Lesson 4: Knowledge Systems and Advanced RAG
Learning Outcome
By the end of this lesson, you will be able to:
- Distinguish between 2-step RAG, agentic RAG, and hybrid RAG
- Implement query rewriting and retrieval grading
- Design citation strategies and source trust
- Choose the right retrieval architecture for your use case
Prerequisites
- Chunking and retrieval primitives
- Lesson 3: Context engineering
Concept: RAG as a Family of Architectures
"RAG" is not one thing—it encompasses several patterns:
When to Use Each
| Pattern | Best For | Complexity |
|---|---|---|
| 2-Step RAG | Simple Q&A, document Q&A | Low |
| Agentic RAG | Multi-hop questions, dynamic retrieval | High |
| Hybrid RAG | High recall requirements | Medium |
Concept: 2-Step RAG
The classic pattern: retrieve then generate.
Implementation
async def two_step_rag(query: str, top_k: int = 5) -> str:
# 1. Retrieve
query_embedding = embedding_model.embed(query)
chunks = vector_store.search(query_embedding, top_k=top_k)
# 2. Generate
prompt = f"""
Answer based on the provided context.
Context:
{format_chunks(chunks)}
Question: {query}
"""
return await llm.generate(prompt)
Limitations
| Limitation | Impact | Mitigation |
|---|---|---|
| Single retrieval pass | May miss relevant docs | Lower threshold, more chunks |
| No query refinement | Query may not match docs | Query rewriting |
| No evaluation | May include irrelevant chunks | Retrieval grading |
Concept: Agentic RAG
RAG with agent-style loops for better results.
Key Capabilities
| Capability | What It Does |
|---|---|
| Query planning | Decompose complex questions |
| Query rewriting | Improve retrieval with better queries |
| Retrieval grading | Filter irrelevant results |
| Multi-hop reasoning | Combine multiple sources |
Implementation
class AgenticRAG:
def __init__(self):
self.llm = OpenAIModel("gpt-4o")
self.retriever = VectorRetriever()
async def query(self, question: str) -> str:
context = []
iterations = 0
max_iterations = 3
while iterations < max_iterations:
# Plan what to retrieve
plan = await self.plan_retrieval(question, context)
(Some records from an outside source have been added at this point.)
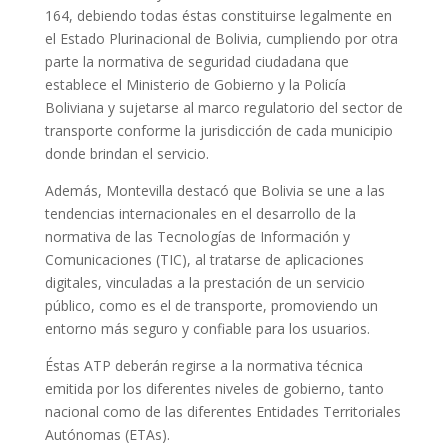
164, debiendo todas éstas constituirse legalmente en
el Estado Plurinacional de Bolivia, cumpliendo por otra
parte la normativa de seguridad ciudadana que
establece el Ministerio de Gobierno y la Policía
Boliviana y sujetarse al marco regulatorio del sector de
transporte conforme la jurisdicción de cada municipio
donde brindan el servicio.
Además, Montevilla destacó que Bolivia se une a las
tendencias internacionales en el desarrollo de la
normativa de las Tecnologías de Información y
Comunicaciones (TIC), al tratarse de aplicaciones
digitales, vinculadas a la prestación de un servicio
público, como es el de transporte, promoviendo un
entorno más seguro y confiable para los usuarios.
Éstas ATP deberán regirse a la normativa técnica
emitida por los diferentes niveles de gobierno, tanto
nacional como de las diferentes Entidades Territoriales
Autónomas (ETAs).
if not plan.need_more_retrieval:
break
# Retrieve with refined query
chunks = await self.retriever.search(
plan.search_query,
top_k=plan.num_chunks
)
# Grade results
relevant = await self.grade_results(question, chunks)
context.extend(relevant)
iterations += 1
# Generate with gathered context
return await self.generate(question, context)
async def plan_retrieval(
self,
question: str,
current_context: list
) -> RetrievalPlan:
"""Plan next retrieval step."""
prompt = f"""
Question: {question}
Already retrieved: {summarize_context(current_context)}
What should I retrieve next?
Return JSON: {{"search_query": "...", "num_chunks": 5, "need_more_retrieval": true/false}}
"""
return await self.llm.generate(prompt, response_format=RetrievalPlan)
async def grade_results(
self,
question: str,
chunks: list
) -> list:
"""Filter to relevant chunks only."""
graded = []
for chunk in chunks:
score = await self.relevance_score(question, chunk)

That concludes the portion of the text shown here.